How Coinbase Builds Sequence Features for Machine Learning
This post originally appeared on the Coinbase blog. We’re excited to cross-post it here to highlight how Coinbase uses Tecton to build and productionize features that power real-time ML applications like fraud detection and recommendations.
TL;DR: Coinbase has developed a framework to rapidly develop and productionize user sequence features, improving model performance for both fraud detection and recommender systems.
At Coinbase, we use machine learning for a diverse set of applications, from intelligent notifications to fraud detection. Each of these use cases depends on a variety of numerical, text and categorical features, but we have also invested heavily in better supporting sequence modeling, which enables models to learn directly from sequences of user actions.

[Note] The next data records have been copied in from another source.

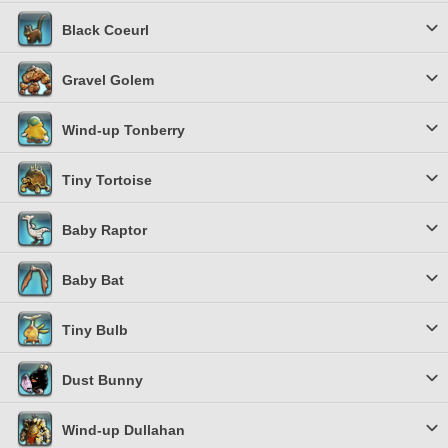
Black Coeurl
Gravel Golem
Wind-up Tonberry
Tiny Tortoise
Baby Raptor
Baby Bat
Tiny Bulb
Dust Bunny
Wind-up Dullahan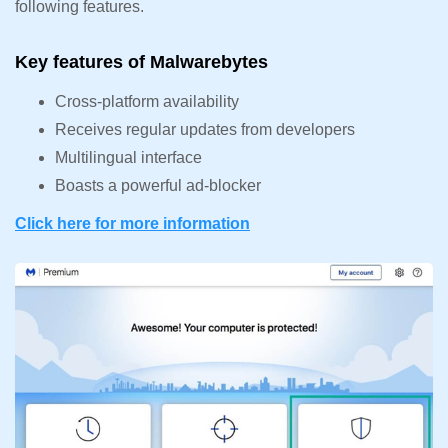
following features.
Key features of Malwarebytes
Cross-platform availability
Receives regular updates from developers
Multilingual interface
Boasts a powerful ad-blocker
Click here for more inf
o
rmation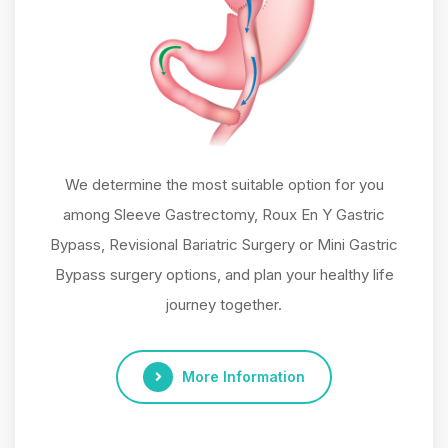
We determine the most suitable option for you
among Sleeve Gastrectomy, Roux En Y Gastric
Bypass, Revisional Bariatric Surgery or Mini Gastric
Bypass surgery options, and plan your healthy life
journey together.
More Information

Productionizing robust sequence learning models required changes to our streaming infrastructure and new observability methods. Early results have improved model performance for both fraud detection and recommender systems and delivered tens of millions of dollars in impact on key business metrics over the past year. For many critical models, there are several sequence features in the top 10 global feature importance.
Traditional feature engineering for predictive ML
Predictive ML systems typically leverage hundreds to thousands of hand-crafted features. These features are often long-running aggregations developed by domain experts that are updated daily (batch) or near-realtime (streaming). For example, one feature used in a recommender system at Coinbase could be a batch feature representing “how many times has the user purchased a digital asset in the last 30 days.” This simple integer feature can then be used by many different models regardless of their architecture. At Coinbase, we have over 5,000 of these features managed by our ML Platform.
One challenge with traditional features is that they rely heavily on domain expertise and discard potentially useful information. For example, the feature above does not contain any information on
- Which digital assets (BTC, ETH, etc.) the user purchased
- How much of each asset the user purchased
- At what time the user made each purchase
Crafting additional features to capture this information would be time-consuming and may not necessarily improve model performance.
Sequence features
An alternative approach is to skip hand-crafted feature engineering entirely and learn directly from sequence data. For example, we might choose to build a sequence like below:
Certain model architectures can then learn directly from these rich sequences, with deep learning techniques such as Transformers and LSTMs being especially popular.
In the next section on sequence learning, we discuss the design considerations and tradeoffs for building and serving this kind of sequence feature for hundreds of millions users.
Designing sequence features
Sequence semantics
When designing a sequence features, we need to consider semantics of the user sequence:
- Event selection: which events and metadata are included in the sequence
- Sequence length: how many events can be included in a user’s sequence
- Lookback window: what time range do we consider (e.g. user lifetime, last 6 months, 1 day etc.)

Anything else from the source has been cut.